### Your task
Return all the lines below exactly as written. Drop every picture.

[Records contained in a dataset]
· · · · ·

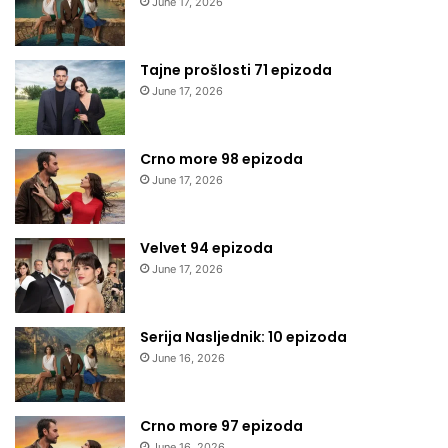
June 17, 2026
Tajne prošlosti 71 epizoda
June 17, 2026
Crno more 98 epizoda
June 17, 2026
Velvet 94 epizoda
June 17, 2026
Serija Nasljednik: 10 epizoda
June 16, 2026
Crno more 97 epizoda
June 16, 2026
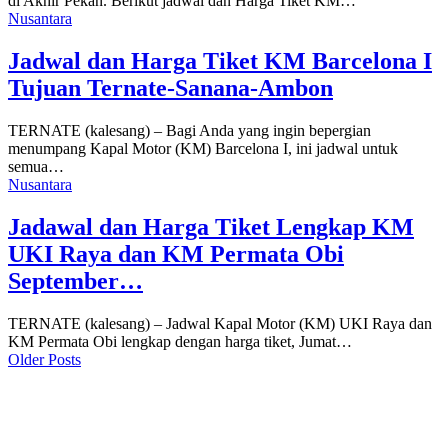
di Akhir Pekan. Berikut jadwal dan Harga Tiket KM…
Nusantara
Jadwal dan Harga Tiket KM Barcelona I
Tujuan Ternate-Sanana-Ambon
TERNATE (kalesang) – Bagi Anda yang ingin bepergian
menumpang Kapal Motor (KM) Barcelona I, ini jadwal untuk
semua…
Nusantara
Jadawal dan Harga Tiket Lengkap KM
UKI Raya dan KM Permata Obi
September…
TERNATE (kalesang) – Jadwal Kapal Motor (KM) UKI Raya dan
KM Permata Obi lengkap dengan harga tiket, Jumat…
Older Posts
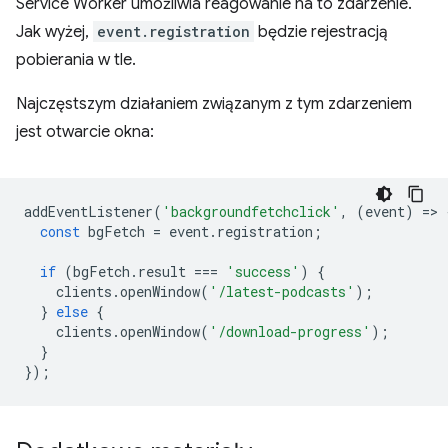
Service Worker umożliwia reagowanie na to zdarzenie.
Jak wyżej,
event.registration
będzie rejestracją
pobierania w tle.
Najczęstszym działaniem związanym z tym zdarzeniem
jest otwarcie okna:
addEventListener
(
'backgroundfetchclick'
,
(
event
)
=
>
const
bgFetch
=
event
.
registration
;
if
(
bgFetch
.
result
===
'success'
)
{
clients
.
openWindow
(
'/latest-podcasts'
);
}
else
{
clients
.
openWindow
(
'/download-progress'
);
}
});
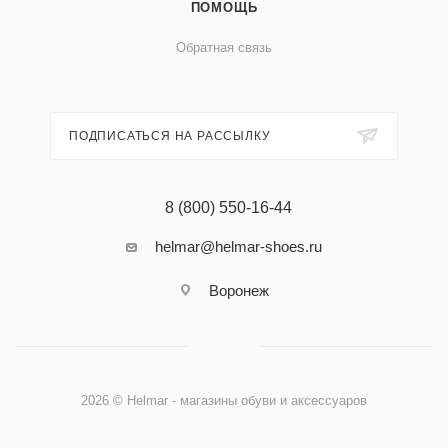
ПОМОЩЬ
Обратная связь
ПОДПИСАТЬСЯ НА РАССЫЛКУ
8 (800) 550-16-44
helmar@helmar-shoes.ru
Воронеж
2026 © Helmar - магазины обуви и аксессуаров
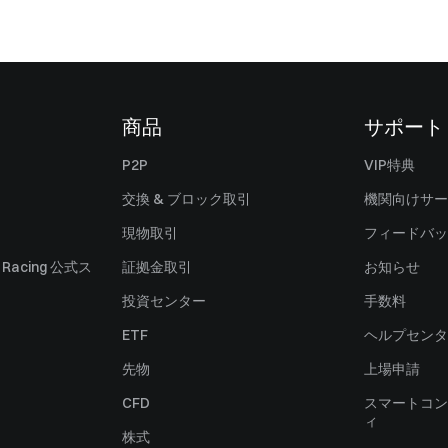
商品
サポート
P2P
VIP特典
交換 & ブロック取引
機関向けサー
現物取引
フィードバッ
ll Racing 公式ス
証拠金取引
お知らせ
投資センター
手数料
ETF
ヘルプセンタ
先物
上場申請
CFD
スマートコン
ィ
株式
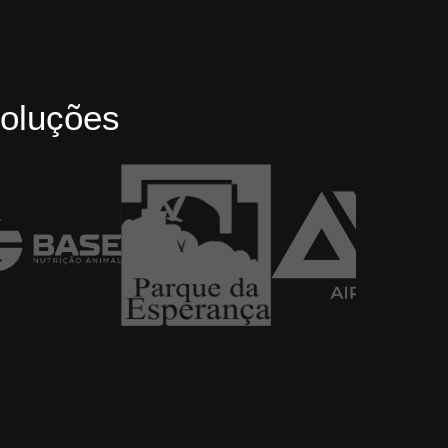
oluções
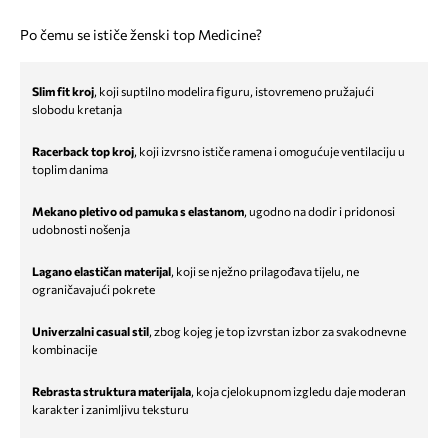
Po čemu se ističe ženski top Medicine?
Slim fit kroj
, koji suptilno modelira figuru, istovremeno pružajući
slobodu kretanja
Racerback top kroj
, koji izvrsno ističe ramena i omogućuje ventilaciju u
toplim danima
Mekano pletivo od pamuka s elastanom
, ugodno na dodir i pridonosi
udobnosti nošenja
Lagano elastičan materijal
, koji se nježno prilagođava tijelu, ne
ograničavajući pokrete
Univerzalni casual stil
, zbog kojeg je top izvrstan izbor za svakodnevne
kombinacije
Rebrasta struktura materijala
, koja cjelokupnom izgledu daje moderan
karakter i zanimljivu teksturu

· · · · ·

### Task output
June 17, 2026
Tajne prošlosti 71 epizoda
June 17, 2026
Crno more 98 epizoda
June 17, 2026
Velvet 94 epizoda
June 17, 2026
Serija Nasljednik: 10 epizoda
June 16, 2026
Crno more 97 epizoda
June 16, 2026
di Akhir Pekan. Berikut jadwal dan Harga Tiket KM…
Nusantara
Jadwal dan Harga Tiket KM Barcelona I
Tujuan Ternate-Sanana-Ambon
TERNATE (kalesang) – Bagi Anda yang ingin bepergian
menumpang Kapal Motor (KM) Barcelona I, ini jadwal untuk
semua…
Nusantara
Jadawal dan Harga Tiket Lengkap KM
UKI Raya dan KM Permata Obi
September…
TERNATE (kalesang) – Jadwal Kapal Motor (KM) UKI Raya dan
KM Permata Obi lengkap dengan harga tiket, Jumat…
Older Posts
Service Worker umożliwia reagowanie na to zdarzenie.
Jak wyżej,
event.registration
będzie rejestracją
pobierania w tle.
Najczęstszym działaniem związanym z tym zdarzeniem
jest otwarcie okna:
addEventListener
(
'backgroundfetchclick'
,
(
event
)
=
>
const
bgFetch
=
event
.
registration
;
if
(
bgFetch
.
result
===
'success'
)
{
clients
.
openWindow
(
'/latest-podcasts'
);
}
else
{
clients
.
openWindow
(
'/download-progress'
);
}
});
ПОМОЩЬ
Обратная связь
ПОДПИСАТЬСЯ НА РАССЫЛКУ
8 (800) 550-16-44
helmar@helmar-shoes.ru
Воронеж
2026 © Helmar - магазины обуви и аксессуаров
商品
サポート
P2P
VIP特典
交換 & ブロック取引
機関向けサー
現物取引
フィードバッ
ll Racing 公式ス
証拠金取引
お知らせ
投資センター
手数料
ETF
ヘルプセンタ
先物
上場申請
CFD
スマートコン
ィ
株式
oluções
Po čemu se ističe ženski top Medicine?
Slim fit kroj
, koji suptilno modelira figuru, istovremeno pružajući
slobodu kretanja
Racerback top kroj
, koji izvrsno ističe ramena i omogućuje ventilaciju u
toplim danima
Mekano pletivo od pamuka s elastanom
, ugodno na dodir i pridonosi
udobnosti nošenja
Lagano elastičan materijal
, koji se nježno prilagođava tijelu, ne
ograničavajući pokrete
Univerzalni casual stil
, zbog kojeg je top izvrstan izbor za svakodnevne
kombinacije
Rebrasta struktura materijala
, koja cjelokupnom izgledu daje moderan
karakter i zanimljivu teksturu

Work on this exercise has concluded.